Never, even at his most callow, had he gone to see any woman with an eagerness as great as the one that was taking him to Holly Pavement this morning. And he was a little shocked as he got off the bus and walked towards the Holly Pavement turning to find that his heart was thumping. It was a very long time indeed since Grant's heart had thumped for any but a purely physical reason.
Damn the woman, he thought, damn the woman.
Holly Pavement was a backwater filled with sunlight; a place so quiet that the strutting pigeons seemed almost rowdy. Number nine was a two-storey house, and the upper storey had been apparently converted into a studio. There were two push-buttons on the bell plaque with neat wooden labels alongside. 'Miss Lee Searle', said the upper one; 'Nat Gansage: Accessories', said the lower.
Wondering what 'accessories' were, Grant pressed the upper button, and presently heard her coming down the wooden stairs to the door. The door opened, and she was standing there.
'Miss Searle? he heard himself say.
'Yes, she said, waiting there in the sunlight, unperturbed but puzzled.
'I am Detective-Inspector Grant of the C.I.D. Her puzzlement deepened at that, he noticed. 'A colleague of mine, Sergeant Williams, came to see you in my stead a week ago because I was otherwise engaged. I would like very much to talk to you myself, if it is convenient.
And it had better be convenient, blast you, he said in his mind; furious at his racing heart.
'Yes, of course, she said equably. 'Come in, won't you. I live upstairs.
She shut the door behind him and then led him up the wooden stairs to her studio. A strong smell of coffee-good coffee-pervaded the place and as she led him in she said: 'I've just been having my breakfast. I have made a bargain with the paper boy that he should leave a roll for me every morning with the paper, and that is my breakfast. But there is lots of coffee. Will you have some, Inspector?
They said at the Yard that Grant had two weaknesses: coffee, and coffee. And it smelt wonderful. But he wasn't going to drink anything with Lee Searle.
'Thank you, but I have just had mine.
She poured another cup for herself, and he noticed that her hand was quite steady. Damn the woman, he was beginning to admire her. As a colleague she would be wonderful.
She was a tall woman, and spare; very good-looking in her bony fashion and still quite young. She wore her hair in a thick plait, coronet-wise.
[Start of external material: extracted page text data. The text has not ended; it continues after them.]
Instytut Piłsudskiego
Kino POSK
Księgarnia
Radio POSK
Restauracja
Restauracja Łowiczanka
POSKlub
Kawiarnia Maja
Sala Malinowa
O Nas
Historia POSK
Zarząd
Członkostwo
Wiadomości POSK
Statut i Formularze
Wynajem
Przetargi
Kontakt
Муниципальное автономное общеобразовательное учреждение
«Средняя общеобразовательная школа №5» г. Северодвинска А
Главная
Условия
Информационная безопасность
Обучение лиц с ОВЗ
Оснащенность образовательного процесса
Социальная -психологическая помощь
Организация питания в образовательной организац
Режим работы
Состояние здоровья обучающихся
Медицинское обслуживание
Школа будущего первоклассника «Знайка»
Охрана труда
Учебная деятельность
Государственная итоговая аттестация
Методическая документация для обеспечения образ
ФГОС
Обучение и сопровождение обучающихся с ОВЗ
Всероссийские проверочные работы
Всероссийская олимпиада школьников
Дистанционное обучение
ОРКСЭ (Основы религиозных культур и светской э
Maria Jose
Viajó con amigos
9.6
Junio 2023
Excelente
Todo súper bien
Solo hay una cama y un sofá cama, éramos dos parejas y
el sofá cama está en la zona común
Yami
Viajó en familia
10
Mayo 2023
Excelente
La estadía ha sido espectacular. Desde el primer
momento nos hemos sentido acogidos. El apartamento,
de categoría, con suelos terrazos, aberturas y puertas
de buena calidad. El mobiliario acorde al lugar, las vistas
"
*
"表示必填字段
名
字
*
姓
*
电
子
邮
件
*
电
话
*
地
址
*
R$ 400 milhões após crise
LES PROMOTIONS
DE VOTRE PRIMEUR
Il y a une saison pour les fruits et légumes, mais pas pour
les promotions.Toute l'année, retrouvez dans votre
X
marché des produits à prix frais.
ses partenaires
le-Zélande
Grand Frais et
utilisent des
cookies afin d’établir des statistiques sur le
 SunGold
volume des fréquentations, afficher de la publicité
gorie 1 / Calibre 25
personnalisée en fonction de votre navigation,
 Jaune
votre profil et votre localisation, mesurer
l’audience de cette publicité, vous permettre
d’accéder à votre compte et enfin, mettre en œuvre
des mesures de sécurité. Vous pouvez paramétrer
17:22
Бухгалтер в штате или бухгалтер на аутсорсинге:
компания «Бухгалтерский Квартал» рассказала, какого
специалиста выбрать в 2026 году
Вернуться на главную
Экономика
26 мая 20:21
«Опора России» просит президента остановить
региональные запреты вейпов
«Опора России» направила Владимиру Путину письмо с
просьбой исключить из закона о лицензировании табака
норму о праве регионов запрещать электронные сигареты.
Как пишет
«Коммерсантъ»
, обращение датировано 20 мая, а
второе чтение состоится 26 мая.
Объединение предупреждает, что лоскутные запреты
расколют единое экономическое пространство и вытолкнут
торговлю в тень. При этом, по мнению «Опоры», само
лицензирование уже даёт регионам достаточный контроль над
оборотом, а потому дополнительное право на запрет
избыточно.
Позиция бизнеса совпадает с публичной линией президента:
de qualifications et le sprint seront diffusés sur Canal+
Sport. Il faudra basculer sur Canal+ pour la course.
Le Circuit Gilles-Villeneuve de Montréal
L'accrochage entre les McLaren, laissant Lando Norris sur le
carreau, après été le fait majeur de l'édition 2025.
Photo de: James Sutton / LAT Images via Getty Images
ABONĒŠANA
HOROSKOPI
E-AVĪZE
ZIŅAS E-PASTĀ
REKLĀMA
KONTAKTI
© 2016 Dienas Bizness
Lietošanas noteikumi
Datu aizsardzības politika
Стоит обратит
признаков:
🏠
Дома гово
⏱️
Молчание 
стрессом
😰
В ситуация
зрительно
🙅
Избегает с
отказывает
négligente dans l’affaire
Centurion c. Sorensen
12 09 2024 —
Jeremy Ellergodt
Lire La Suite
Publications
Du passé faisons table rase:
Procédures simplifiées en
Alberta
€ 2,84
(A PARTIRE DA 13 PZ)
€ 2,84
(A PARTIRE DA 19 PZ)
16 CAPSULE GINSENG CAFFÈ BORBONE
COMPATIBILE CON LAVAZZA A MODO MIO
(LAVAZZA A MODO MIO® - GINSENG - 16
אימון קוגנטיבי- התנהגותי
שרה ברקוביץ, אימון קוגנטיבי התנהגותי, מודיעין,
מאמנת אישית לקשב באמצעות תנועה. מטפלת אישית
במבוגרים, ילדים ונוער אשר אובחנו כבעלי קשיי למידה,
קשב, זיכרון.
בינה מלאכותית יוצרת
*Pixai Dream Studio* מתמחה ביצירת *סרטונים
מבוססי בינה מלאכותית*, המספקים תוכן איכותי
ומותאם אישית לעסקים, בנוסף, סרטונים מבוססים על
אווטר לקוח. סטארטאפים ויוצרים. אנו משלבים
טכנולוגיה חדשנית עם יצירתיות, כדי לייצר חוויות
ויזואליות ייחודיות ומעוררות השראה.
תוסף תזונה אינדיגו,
The long housecoat she was wearing was made of some dull green stuff, rather like one Marta had; and she had the long legs that helped to give Marta her elegance.
'Your resemblance to Leslie Searle is remarkable, he said.
'So we have been told, she said shortly.
He moved round the room to look at the Scottish pictures that were still propped up on view. They were orthodox impressions of orthodox scenes, but they were painted with a savage confidence, a fury, so that they shouted at one from the canvas. They didn't present themselves to one, they attacked. 'Look, I'm Suilven! shouted Suilven, looking odder and more individual than even that mountain had ever looked. The Cooling, a grape-blue rampart against a pale morning sky, were a whole barrier of arrogance. Even the calm waters of Kishorn were insolent.
'Did it stay fine for you? Grant asked, and then, feeling that that was too impudent, added: 'The West of Scotland is very wet.
'Not at this time of year. This is the best time.
'Did you find the hotels comfortable? I hear they are apt to be primitive.
'I didn't trouble the hotels. I camped out in my car.
Neat, he thought. Very neat.
'What was it you wanted to talk to me about?
But he was in no hurry. She had caused him a lot of trouble, this woman. He would take his time.
He moved from the pictures to the rows of books on the shelves, and considered the titles.
'You have a liking for oddities, I see.
'Oddities?
'Poltergeists. Showers of fish. Stigmata. That sort of thing.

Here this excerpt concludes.